Cuando vio que Kaarat no apartaba la mirada de aquella mujer, Kruthus se dio cuenta enseguida de que algo pasaba entre esos dos. El joven se había quedado ensimismado en la forma de aquella silueta, y no fue hasta que ella le devolvió la mirada cuando el nuevo demonio apartó la suya. Kadula era una muchacha de apariencia joven, hermosa, con una mirada fría, portadora de una belleza sugerente, exótica, y de una frescura inusual en una chica de la raza demoníaca. Su cabello era encrespado en su parte mas alta y terminaba calléndole, liso, sobre los hombros y la espalda, de un color amarillo apagado, pero brillante. Su piel parecía suave como la seda, de un color grisáceo, casi azul. Sus orejas puntiagudas, con una piedra de dorithri muy brillante colgando de cada una. Sus ojos verdes, muy claros y cristalinos. Sus uñas rojo oscuras, no muy largas, pero afiladas. Su ropa un top desahogado, de color morado, que cubría su busto hasta poco mas arriva de su ombligo. Desde lo mas bajo de su abdomen una falda larga, blanca, abierta por su parte delantera, y también muy desahogada, se sostenía gracias a una especie de cuerdecilla verde, con sus dos extremos colganderos hasta la mitad de su muslo izquierdo. La falda tan solo dejaba al descubierto sus tobillos y sus pies, ocultos bajo unos zapatos marrones con adornos dorados.
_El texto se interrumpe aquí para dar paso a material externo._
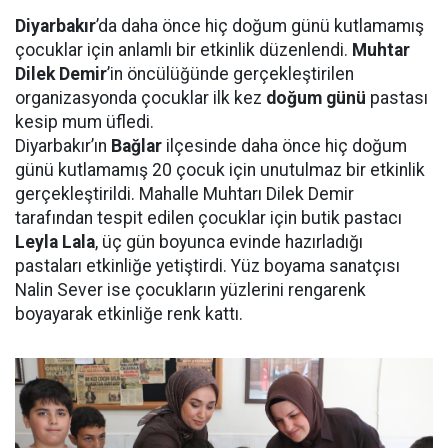
Diyarbakır
’da daha önce hiç doğum günü kutlamamış
çocuklar için anlamlı bir etkinlik düzenlendi.
Muhtar
Dilek Demir
’in öncülüğünde gerçekleştirilen
organizasyonda çocuklar ilk kez
doğum günü
pastası
kesip mum üfledi.
Diyarbakır’ın
Bağlar
ilçesinde daha önce hiç doğum
günü kutlamamış 20 çocuk için unutulmaz bir etkinlik
gerçekleştirildi. Mahalle Muhtarı Dilek Demir
tarafından tespit edilen çocuklar için butik pastacı
Leyla Lala
, üç gün boyunca evinde hazırladığı
pastaları etkinliğe yetiştirdi. Yüz boyama sanatçısı
Nalin Sever ise çocukların yüzlerini rengarenk
boyayarak etkinliğe renk kattı.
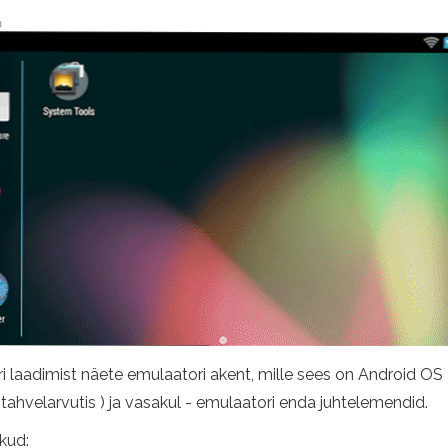
ri laadimist näete emulaatori akent, mille sees on Android OS 
 tahvelarvutis ) ja vasakul - emulaatori enda juhtelemendid.
kud:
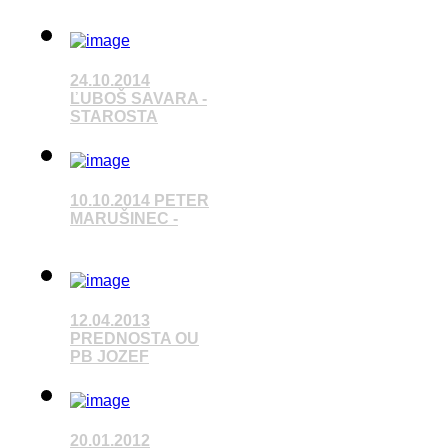
24.10.2014
ĽUBOŠ SAVARA -
STAROSTA
Pozrieť video
10.10.2014 PETER
MARUŠINEC -
Pozrieť video
12.04.2013
PREDNOSTA OU
PB JOZEF
Pozrieť video
20.01.2012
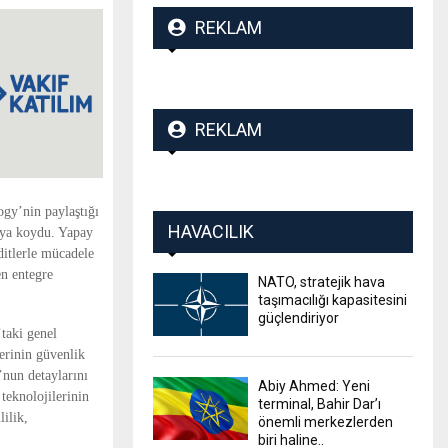
REKLAM
REKLAM
gy’nin paylaştığı 
HAVACILIK
aya koydu. Yapay 
ditlerle mücadele 
n entegre 
NATO, stratejik hava
taşımacılığı kapasitesini
güçlendiriyor
taki genel 
rinin güvenlik 
nun detaylarını 
Abiy Ahmed: Yeni
eknolojilerinin 
terminal, Bahir Dar’ı
lik, 
önemli merkezlerden
biri haline..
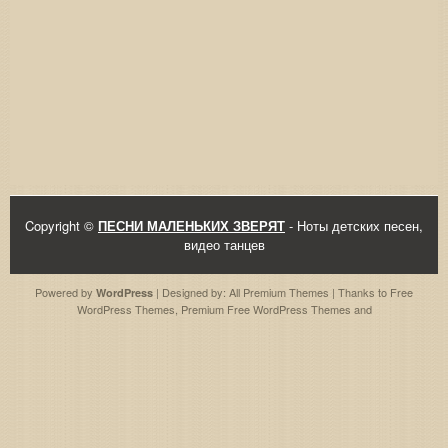
Copyright ©
ПЕСНИ МАЛЕНЬКИХ ЗВЕРЯТ
- Ноты детских песен,
видео танцев
Powered by
| Designed by:
All Premium Themes
| Thanks to
Free
WordPress
WordPress Themes
,
Premium Free WordPress Themes
and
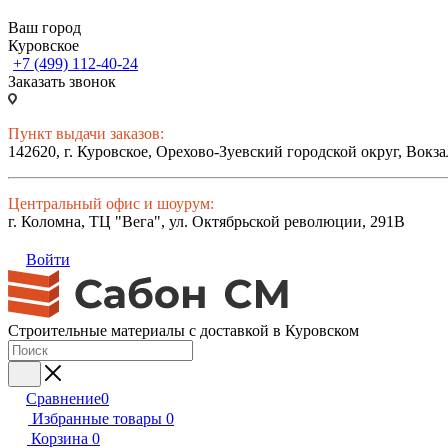
Ваш город
Куровское
+7 (499) 112-40-24
Заказать звонок
Пункт выдачи заказов:
142620, г. Куровское, Орехово-Зуевский городской округ, Вокза
Центральный офис и шоурум:
г. Коломна, ТЦ "Вега", ул. Октябрьской революции, 291В
Войти
Строительные материалы с доставкой в Куровском
Сравнение
0
Избранные товары
0
Корзина
0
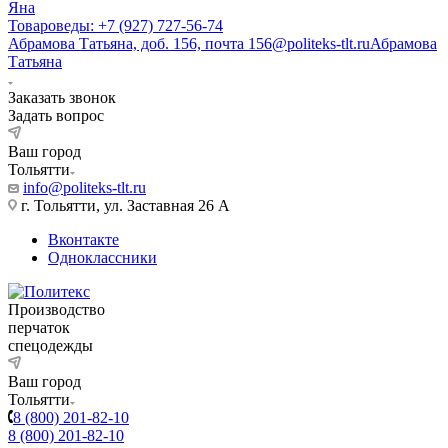
Яна
Товароведы: +7 (927) 727-56-74
Абрамова Татьяна, доб. 156, почта 156@politeks-tlt.ru
Абрамова
Татьяна
Заказать звонок
Задать вопрос
Ваш город
Тольятти
info@politeks-tlt.ru
г. Тольятти, ул. Заставная 26 А
Вконтакте
Одноклассники
Производство
перчаток
спецодежды
Ваш город
Тольятти
8 (800) 201-82-10
8 (800) 201-82-10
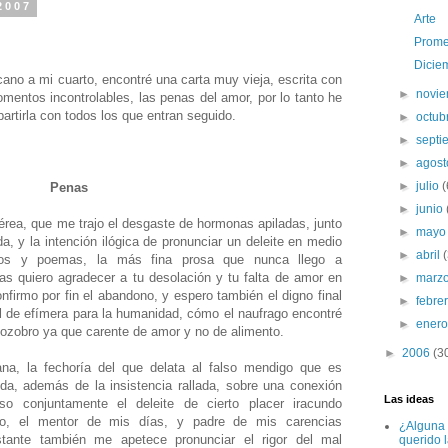
2007
Arte
Prome
Dicie
ano a mi cuarto, encontré una carta muy vieja, escrita con
►
novi
mentos incontrolables, las penas del amor, por lo tanto he
artirla con todos los que entran seguido.
►
octub
►
sept
►
agos
►
julio
(
Penas
►
junio
érea, que me trajo el desgaste de hormonas apiladas, junto
►
may
ida, y la intención ilógica de pronunciar un deleite en medio
►
abril
sos y poemas, la más fina prosa que nunca llego a
as quiero agradecer a tu desolación y tu falta de amor en
►
marz
nfirmo por fin el abandono, y espero también el digno final
►
febre
ual de efímera para la humanidad, cómo el naufrago encontré
►
ener
 zozobro ya que carente de amor y no de alimento.
►
2006
(3
ana, la fechoría del que delata al falso mendigo que es
ida, además de la insistencia rallada, sobre una conexión
Las ideas
eso conjuntamente el deleite de cierto placer iracundo
po, el mentor de mis días, y padre de mis carencias
¿Alguna 
bstante también me apetece pronunciar el rigor del mal
querido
Como complementos en sus muñecas llevaba dos largos brazaletes color oro y en su frente, a modo de diadema, una fina cadena, que sostenía un adorno también dorado en el centro, a la altura del ceño.

-Entonces parece que algo ocurrió entre vosotros dos.-decía el viejo, avispado como siempre.-Es una diablesa muy bella, quizás le tiraste los trastos y ella te despreció.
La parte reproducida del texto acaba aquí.